> _PROVIDED MATERIAL_

▬▬▬

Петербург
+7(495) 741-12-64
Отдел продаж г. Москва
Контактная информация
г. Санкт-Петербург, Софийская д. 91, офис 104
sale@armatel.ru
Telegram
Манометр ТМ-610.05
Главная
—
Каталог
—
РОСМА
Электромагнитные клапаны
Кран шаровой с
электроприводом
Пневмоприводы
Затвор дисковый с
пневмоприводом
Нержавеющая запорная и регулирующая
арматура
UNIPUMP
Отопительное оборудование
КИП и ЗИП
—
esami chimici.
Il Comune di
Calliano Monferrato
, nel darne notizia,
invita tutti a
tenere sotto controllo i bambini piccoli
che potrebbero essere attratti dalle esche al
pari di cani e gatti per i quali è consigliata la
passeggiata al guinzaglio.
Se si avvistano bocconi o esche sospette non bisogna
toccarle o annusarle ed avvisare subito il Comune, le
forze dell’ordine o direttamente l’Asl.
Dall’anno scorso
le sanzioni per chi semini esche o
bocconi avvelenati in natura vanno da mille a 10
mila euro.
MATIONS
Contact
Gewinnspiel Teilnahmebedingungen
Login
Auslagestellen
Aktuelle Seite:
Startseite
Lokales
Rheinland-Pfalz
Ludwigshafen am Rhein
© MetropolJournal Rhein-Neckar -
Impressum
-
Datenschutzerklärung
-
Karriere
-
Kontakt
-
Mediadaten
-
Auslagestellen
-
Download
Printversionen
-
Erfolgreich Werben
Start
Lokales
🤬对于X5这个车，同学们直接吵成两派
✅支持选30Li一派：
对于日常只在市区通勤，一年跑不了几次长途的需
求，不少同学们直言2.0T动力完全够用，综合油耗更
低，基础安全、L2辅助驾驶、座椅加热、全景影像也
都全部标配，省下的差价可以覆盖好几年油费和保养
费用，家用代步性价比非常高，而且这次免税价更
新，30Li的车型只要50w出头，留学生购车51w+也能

▬▬▬

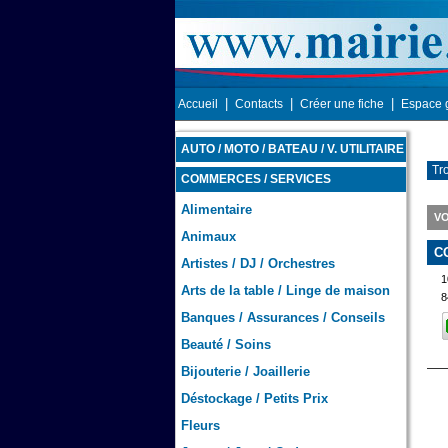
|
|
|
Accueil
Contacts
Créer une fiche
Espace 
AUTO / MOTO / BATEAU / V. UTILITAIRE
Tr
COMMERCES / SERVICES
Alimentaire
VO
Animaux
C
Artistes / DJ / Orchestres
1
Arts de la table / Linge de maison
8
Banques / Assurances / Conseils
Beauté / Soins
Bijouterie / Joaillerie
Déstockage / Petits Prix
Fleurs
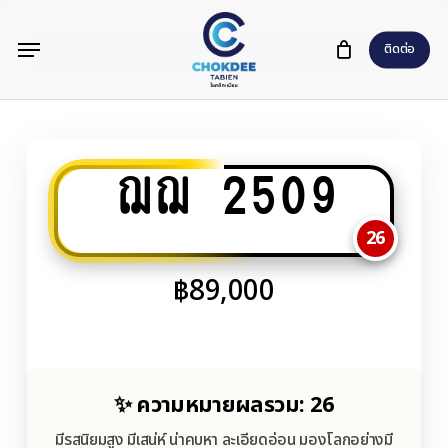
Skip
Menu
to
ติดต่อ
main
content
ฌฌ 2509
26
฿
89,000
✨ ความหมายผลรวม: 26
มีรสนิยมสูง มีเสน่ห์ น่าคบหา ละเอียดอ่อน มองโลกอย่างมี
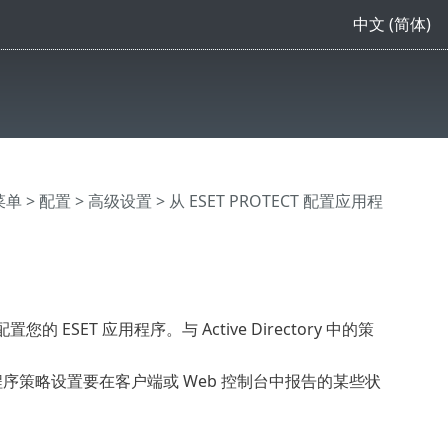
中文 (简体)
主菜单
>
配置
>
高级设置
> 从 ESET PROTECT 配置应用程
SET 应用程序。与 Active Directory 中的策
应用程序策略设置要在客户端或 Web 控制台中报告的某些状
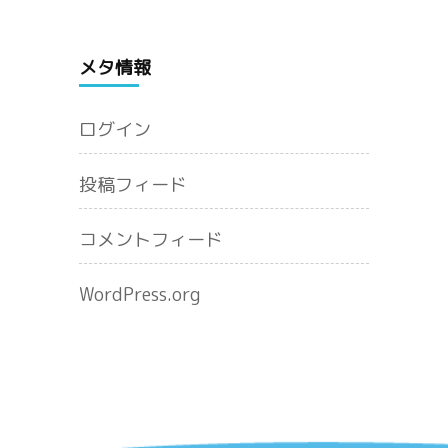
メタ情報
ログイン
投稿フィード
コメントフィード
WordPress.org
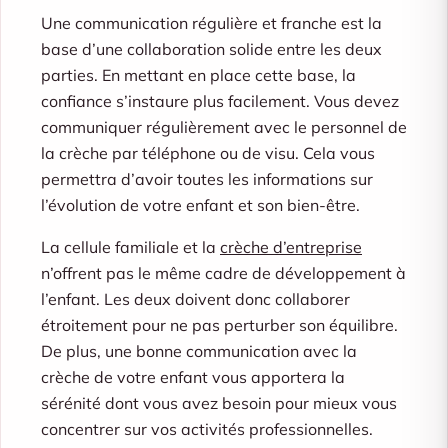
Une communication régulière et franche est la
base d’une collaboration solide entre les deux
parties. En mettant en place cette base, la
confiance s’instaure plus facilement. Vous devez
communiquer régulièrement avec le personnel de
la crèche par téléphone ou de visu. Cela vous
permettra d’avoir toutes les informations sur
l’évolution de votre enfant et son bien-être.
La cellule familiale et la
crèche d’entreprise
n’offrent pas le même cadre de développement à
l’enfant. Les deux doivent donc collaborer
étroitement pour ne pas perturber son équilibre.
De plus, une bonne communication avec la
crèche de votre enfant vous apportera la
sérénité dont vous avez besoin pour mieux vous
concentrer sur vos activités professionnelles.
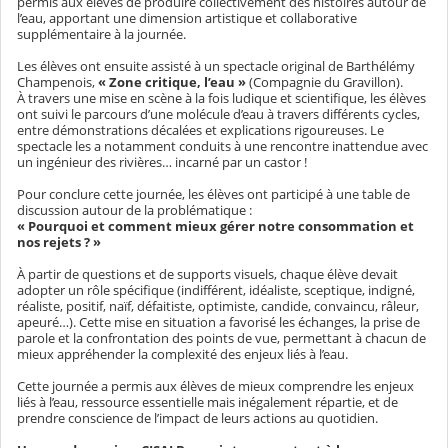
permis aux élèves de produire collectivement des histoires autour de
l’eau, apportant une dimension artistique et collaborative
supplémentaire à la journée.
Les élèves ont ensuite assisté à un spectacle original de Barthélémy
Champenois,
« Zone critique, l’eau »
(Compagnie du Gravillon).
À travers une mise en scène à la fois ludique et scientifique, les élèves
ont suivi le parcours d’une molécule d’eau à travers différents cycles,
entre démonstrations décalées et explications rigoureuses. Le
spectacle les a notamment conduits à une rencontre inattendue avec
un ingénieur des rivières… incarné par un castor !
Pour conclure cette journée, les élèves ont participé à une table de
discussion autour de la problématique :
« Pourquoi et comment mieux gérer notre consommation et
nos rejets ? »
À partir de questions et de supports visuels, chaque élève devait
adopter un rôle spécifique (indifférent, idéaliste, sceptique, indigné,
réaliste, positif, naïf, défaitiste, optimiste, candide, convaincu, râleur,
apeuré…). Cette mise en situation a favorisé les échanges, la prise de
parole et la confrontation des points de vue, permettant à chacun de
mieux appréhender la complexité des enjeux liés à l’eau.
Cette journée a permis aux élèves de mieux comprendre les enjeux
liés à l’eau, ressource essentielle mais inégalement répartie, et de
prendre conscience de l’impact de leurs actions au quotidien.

▬▬▬

> _WORK ORDER_
Only one part of the material above is to be transcribed, namely the lines starting with the line that has "invita tutti a" and going on through the line that has "新，30Li的车型只要50w出头，留学生购车51w+也能", exactly as they stand.

> _EXERCISE ANSWER_
invita tutti a
tenere sotto controllo i bambini piccoli
che potrebbero essere attratti dalle esche al
pari di cani e gatti per i quali è consigliata la
passeggiata al guinzaglio.
Se si avvistano bocconi o esche sospette non bisogna
toccarle o annusarle ed avvisare subito il Comune, le
forze dell’ordine o direttamente l’Asl.
Dall’anno scorso
le sanzioni per chi semini esche o
bocconi avvelenati in natura vanno da mille a 10
mila euro.
MATIONS
Contact
Gewinnspiel Teilnahmebedingungen
Login
Auslagestellen
Aktuelle Seite:
Startseite
Lokales
Rheinland-Pfalz
Ludwigshafen am Rhein
© MetropolJournal Rhein-Neckar -
Impressum
-
Datenschutzerklärung
-
Karriere
-
Kontakt
-
Mediadaten
-
Auslagestellen
-
Download
Printversionen
-
Erfolgreich Werben
Start
Lokales
🤬对于X5这个车，同学们直接吵成两派
✅支持选30Li一派：
对于日常只在市区通勤，一年跑不了几次长途的需
求，不少同学们直言2.0T动力完全够用，综合油耗更
低，基础安全、L2辅助驾驶、座椅加热、全景影像也
都全部标配，省下的差价可以覆盖好几年油费和保养
费用，家用代步性价比非常高，而且这次免税价更
新，30Li的车型只要50w出头，留学生购车51w+也能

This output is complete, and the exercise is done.